The Bentley Continental Supersports Makes Algae Go Really, Really Fast
The Bentley Continental Supersports is otherwise a Continental GT that has gotten some face work done, gone on a diet, and gotten a new diet. We took a trip around the car in Beverly Hills with the company's Dealer Events Specialist, Jon DiVaio, who assured us this is just the beginning in a proper green strategy for the brand from Crewe. Our take on it after one go 'round was "Love the car, but the manual trunk, not so much..." Oh, and "Yes, we'll take it."
This is the latest vehicle clogging the intersection at Green Street and High Luxury Drive: the Bentley Continental Supersports. Admittedly, it doesn't have much company, joined only by the Mercedes S400 Hybrid and the BMW 7-Series Active Hybrid, and perhaps a 19th century Brougham. The first on that list are a third the price of the Bentley and not even half as luxurious. The latter comes with an owner's manual for a horse; it's green, but it's not exactly how you want to do luxury in 2009.
Luxury the Bentley way has been leather, aluminum, and steel, and a dash of carbon fiber. With the Supersports, you can add words like "algae," "switchgrass," and "cellulose" to the lexicon. Possessed of the ability to run on E85 and gasoline, and any combination of the two, the plan -- or so the company claims -- is to be a little kinder to the Earth at the same time you make the roads beg for mercy.
A quick survey of the car reveals several levels alterations. At the top are things like the vents in the hood, which are useful air extractors but were really put there to differentiate this car from its other -- never lesser, darling -- variants. Another one of those details is the Supersports script behind the front wheels, making this the first Bentley to wear its badges for public eyes. Otherwise the only other minor play in the looks department are the side mirrors, which are larger due to new UK regulations, and the new metallic treatment for the grille mesh.

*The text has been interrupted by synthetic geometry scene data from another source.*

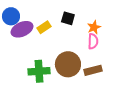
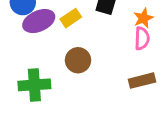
brown circle: (68, 64) -> (78, 60), moved, size x0.7
green cross: (39, 71) -> (34, 85), moved

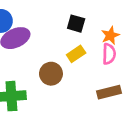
yellow rectangle: (71, 18) -> (76, 54), moved

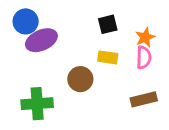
black square: (76, 24) -> (108, 24), turned -30
yellow rectangle: (76, 54) -> (108, 57), turned 42

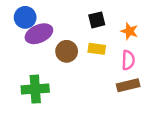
orange star: (145, 37) -> (129, 31), turned -30
pink semicircle: (144, 57) -> (128, 60), moved
brown circle: (80, 79) -> (67, 51), moved

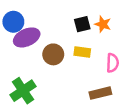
orange star: (129, 31) -> (103, 24), moved
brown rectangle: (128, 85) -> (100, 93), moved
green cross: (35, 89) -> (23, 91), turned -30

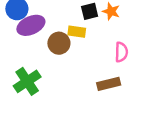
yellow rectangle: (82, 52) -> (77, 32), moved

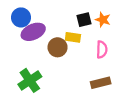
pink semicircle: (121, 52) -> (102, 50), moved

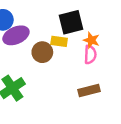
black square: (84, 20) -> (71, 22), size x1.5
orange star: (103, 20) -> (91, 40), moved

The front of the car holds more substantial revisions as well. Unlike the standard GT cars, the Supersports' lower intake joins the upper bodywork in a smooth, contoured face. Glanced at quicky it's not too hard to anthropomorphize it, seeing dark, hollow eyes gazing out above mandibles and a jaw. It isn't unattractive. We do think it a bit intense.

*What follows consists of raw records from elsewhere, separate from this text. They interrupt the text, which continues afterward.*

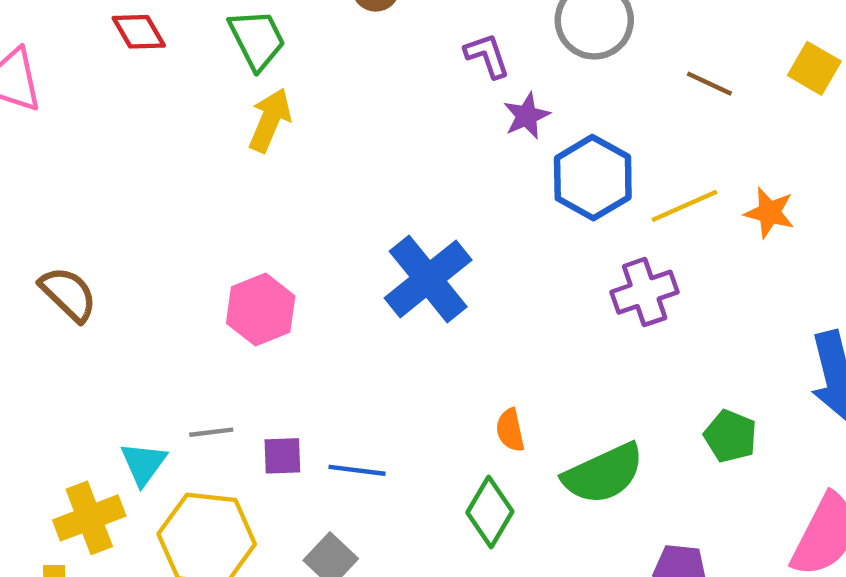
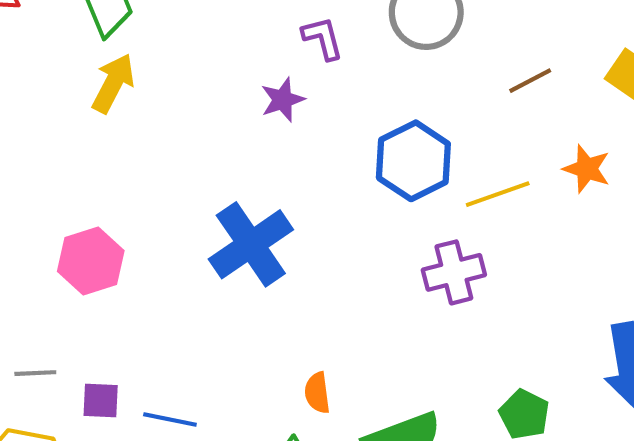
brown line: (709, 84) -> (530, 81), turned -57
purple star: (527, 116) -> (283, 100), moved
orange star: (769, 213) -> (587, 169), moved

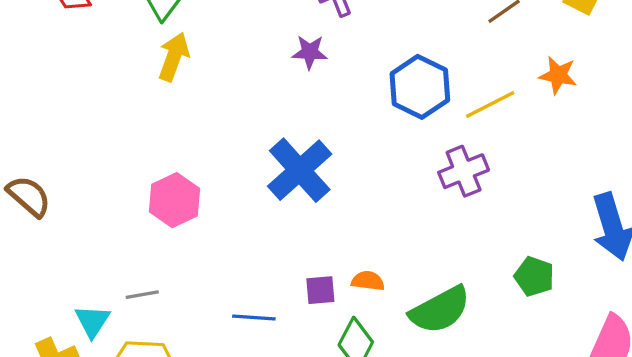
purple star: (283, 100) -> (310, 52), turned 30
orange semicircle: (317, 393) -> (368, 281), turned 112
purple square: (101, 401) -> (320, 290), moved

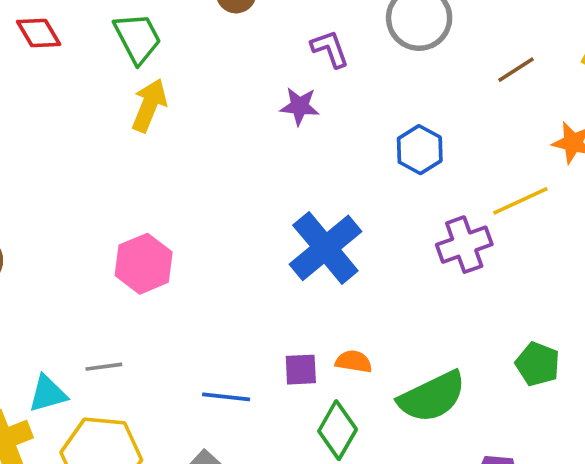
blue hexagon: (420, 87) -> (420, 150), size x0.7
yellow line: (490, 105) -> (520, 201), moved
blue cross: (300, 170) -> (325, 248), moved
cyan triangle: (92, 321) -> (48, 394), turned 39

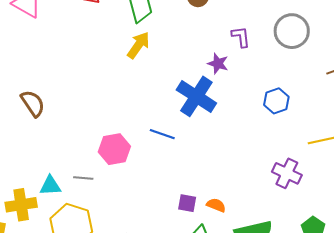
purple cross: (464, 245) -> (287, 173), moved, turned 32
blue cross: (325, 248) -> (196, 96), moved, turned -30
pink hexagon: (144, 264) -> (114, 149), moved
blue line: (226, 397) -> (162, 134), moved

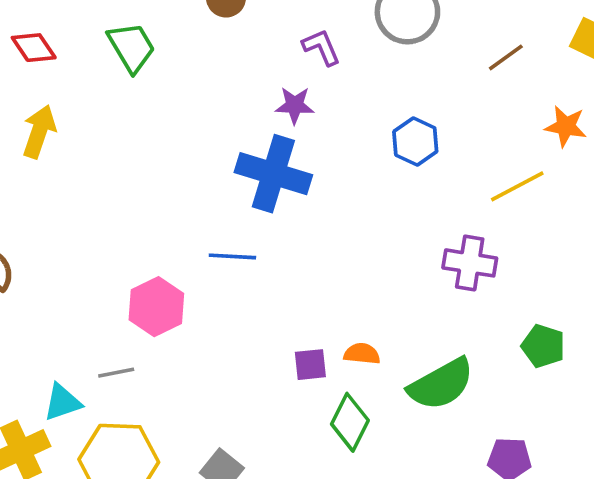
yellow arrow: (138, 45) -> (39, 132), moved

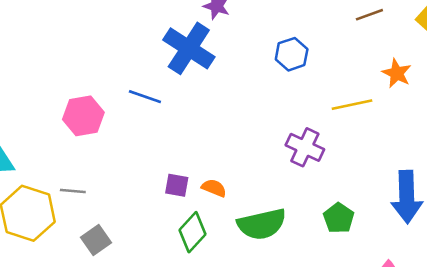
gray line: (116, 373) -> (73, 191), moved

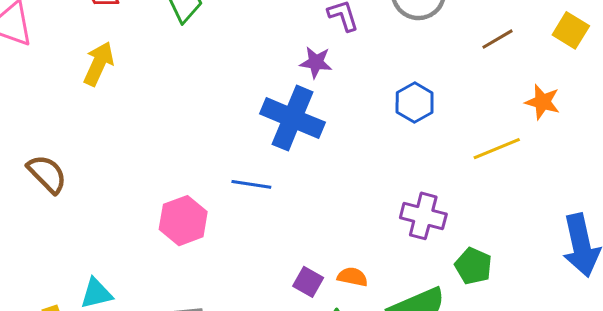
purple cross: (305, 147) -> (423, 216), moved
purple square: (177, 185) -> (308, 282), turned 30
green pentagon: (339, 218) -> (473, 266), moved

The weight-saving regime is where things take bolder turns -- a 250-pound drop in avoirdupois makes this the first Bentley below 5,000 pounds and helps it get to sixty mph in 3.7 seconds. The interior comes trimmed in leather and carbon fiber, and about the only standard option offered with the car swapping the carbon for brushed aluminum... and a lot of added weight.

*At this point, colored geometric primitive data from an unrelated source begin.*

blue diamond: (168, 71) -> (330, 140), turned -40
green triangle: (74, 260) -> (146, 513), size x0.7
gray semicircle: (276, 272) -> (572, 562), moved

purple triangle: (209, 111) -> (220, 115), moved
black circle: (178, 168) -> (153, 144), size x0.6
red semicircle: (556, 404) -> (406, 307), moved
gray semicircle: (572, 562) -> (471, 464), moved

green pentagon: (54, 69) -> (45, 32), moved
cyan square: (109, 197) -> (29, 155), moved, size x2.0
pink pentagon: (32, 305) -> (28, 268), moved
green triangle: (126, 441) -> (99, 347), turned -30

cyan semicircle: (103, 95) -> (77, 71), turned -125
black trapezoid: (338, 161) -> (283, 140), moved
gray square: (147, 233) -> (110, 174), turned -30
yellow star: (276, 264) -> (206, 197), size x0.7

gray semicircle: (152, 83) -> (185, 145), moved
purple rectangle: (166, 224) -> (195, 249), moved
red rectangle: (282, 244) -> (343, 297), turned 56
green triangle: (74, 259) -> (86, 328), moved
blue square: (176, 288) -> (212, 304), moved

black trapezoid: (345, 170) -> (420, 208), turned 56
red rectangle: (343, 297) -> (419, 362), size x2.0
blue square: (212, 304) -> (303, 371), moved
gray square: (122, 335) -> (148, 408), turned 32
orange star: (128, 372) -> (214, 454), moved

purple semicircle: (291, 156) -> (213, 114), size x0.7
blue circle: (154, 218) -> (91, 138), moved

There are no rear seats, replaced by a parcel shelf that's front by a carbon tube. We were told it was for restraining luggage. And that makes us wonder what kind of luggage Bentley buyers are choosing.
Trunk operation is now manual, not automatic, and there's no scalloped area underneath the trunk for pulling it back down. Press the "B" and lift the trunk, then grab the trunk lid to lower it again... then call your valet to remove the evidence of your greasy mitts placed all over the metallic bodywork.
The engine is what makes all of this -- not just the car, but the entire exercise -- go. It's got 21 extra ponies even above the Speed series, for a total of 630 hp, and it's the fastest Bentley out there at the moment. The engine management system has been calibrated to maintain that same horsepower no matter what ratio of ethanol-to-gas in the tank. Fill up with E85, you get 621 hp. Burn through half a tank and fill up with premium gas, you still get 621 hp.
The real question, however, was whether this is really a ploy or if Bentley really does have a green strategy -- not just a car that run on the same fuels that Ford pickups have been doing for years. DiVaio assured us that "This is not a marketing exercise," and a long chat with Bentley's North American head, Christophe Georges, appeared to back it up. They wouldn't divulge what's coming, but they both touched on the fact that as part of the Volkswagen Group they are privy to a font of research and technology that makes greenwashing tricks unnecessary.
"You'll see," DiVaio said. "But even right now, we're the only ones out here doing this."
And for that, of course, you'll pay. Before you check a box, the Supersports is $267,000. But really -- isn't the Earth worth it?